Anyone out there from Egidia/Caledonia 1960/64.(K)


----------



## Ian (Mar 27, 2004)

Brian

Was on the Caledonia for around 3 - 4 months as 2nd R/O. Despite being the only Sassenach in the crew (all the Deck Officers were Scots, the Chief R/O and all the Engineers were Ulstermen, crew Goanese) I had a wonderful time. This could have been because some of the 300 or so passengers were friendly young ladies..and I was only nineteen... 

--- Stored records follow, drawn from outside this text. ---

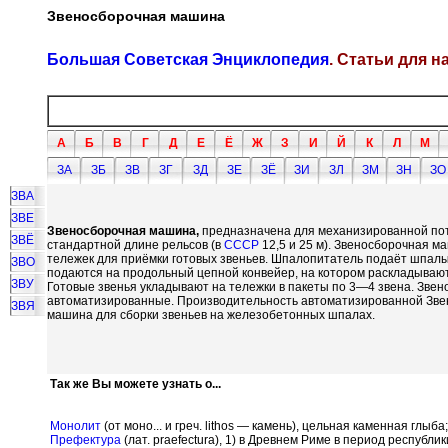
Звеносборочная машина
Большая Советская Энциклопедия
. Статьи для 
А
Б
В
Г
Д
Е
Ё
Ж
З
И
Й
К
Л
М
ЗА
ЗБ
ЗВ
ЗГ
ЗД
ЗЕ
ЗЁ
ЗИ
ЗЛ
ЗМ
ЗН
ЗО
ЗВА
ЗВЕ
Звеносборочная машина,
предназначена для механизированной пото
ЗВЁ
стандартной длине рельсов (в
СССР
12,5 и 25 м). Звеносборочная м
тележек для приёмки готовых звеньев. Шпалопитатель подаёт шпалы 
ЗВО
подаются на продольный цепной конвейер, на котором раскладывают
ЗВУ
Готовые звенья укладывают на тележки в пакеты по 3—4 звена. Зве
автоматизированные. Производительность автоматизированной Звено
ЗВЯ
машина для сборки звеньев на железобетонных шпалах.
Так же Вы можете узнать о...
Монолит
(от моно... и греч. lithos — камень), цельная каменная глы
Префектура
(лат. praefectura), 1) в Древнем Риме в период респу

My Discharge Book shows I signed on in Glasgow 30 December 1960 and paid off in Liverpool 14 March '61. Good memories despite being in a minority of one!


----------



## Robinj (Jul 20, 2005)

Hi Brian, I was junior R/O on the Egidia Dec/60 to Mar/61, your name rings a bell you were apprentice along with Brian Purvis. Senior R/O was P.J. Kelly afraid they are the only names I can remember. The trip was Glasgow, Liverpool to India and Pakistan. Regards Robin


----------



## neilcowan (Mar 4, 2008)

Just seen this - so a late reply! I was first tripper cadet on Egidia May1959 -Sept 1959. The company then sold 3 ships (the remaining T class on the Atlantic - at least that was their story) and I was redundant almost before I started! Went then to Lyles and stayed with them until 3rd Mate then joined RFA.
All the best
Neil


----------